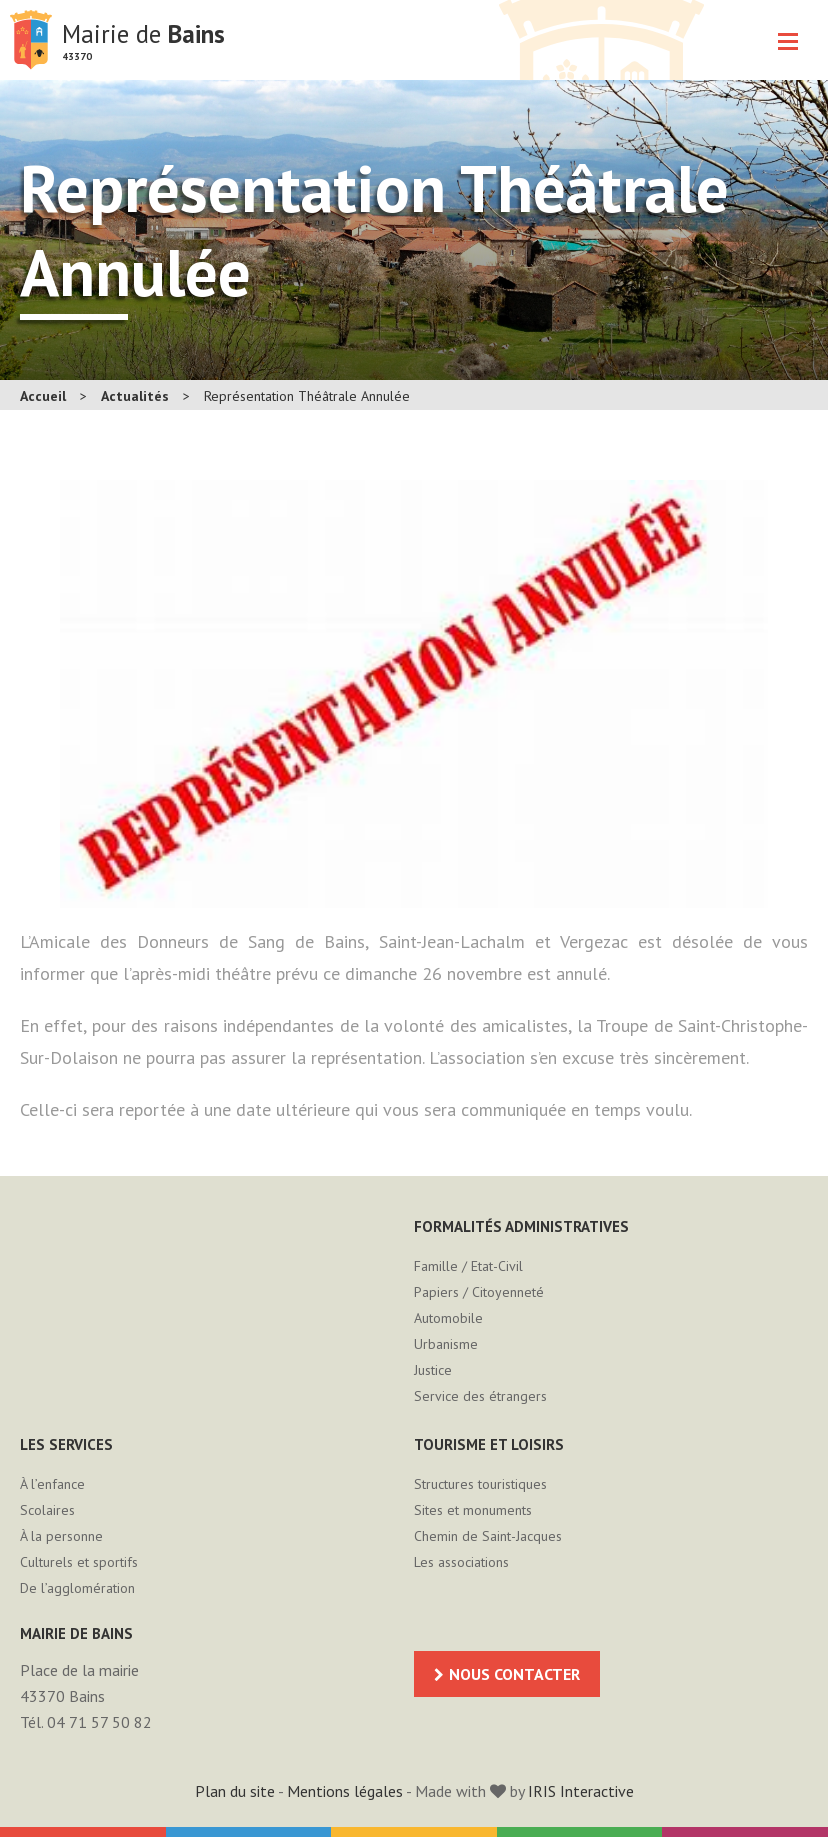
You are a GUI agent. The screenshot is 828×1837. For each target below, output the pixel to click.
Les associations (461, 1562)
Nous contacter (514, 1674)
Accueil (43, 396)
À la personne (61, 1536)
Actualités (135, 396)
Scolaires (47, 1510)
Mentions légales (345, 1791)
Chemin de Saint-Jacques (488, 1536)
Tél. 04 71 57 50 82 (86, 1722)
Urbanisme (446, 1344)
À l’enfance (52, 1484)
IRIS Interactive (581, 1791)
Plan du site (235, 1791)
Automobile (448, 1318)
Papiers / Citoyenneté (479, 1292)
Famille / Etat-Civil (468, 1266)
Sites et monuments (473, 1510)
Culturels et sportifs (79, 1562)
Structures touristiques (480, 1484)
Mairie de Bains (31, 40)
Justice (433, 1370)
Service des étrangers (480, 1396)
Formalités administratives (521, 1226)
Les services (66, 1444)
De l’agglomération (77, 1588)
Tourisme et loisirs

· · · ·

> [Task goal]: Where the line containing "Formalités administratives (521, 1226)" appears in the records above, begin copying and continue through the last line; copy each line exactly and include no others.

> [Written response]:
Formalités administratives (521, 1226)
Les services (66, 1444)
De l’agglomération (77, 1588)
Tourisme et loisirs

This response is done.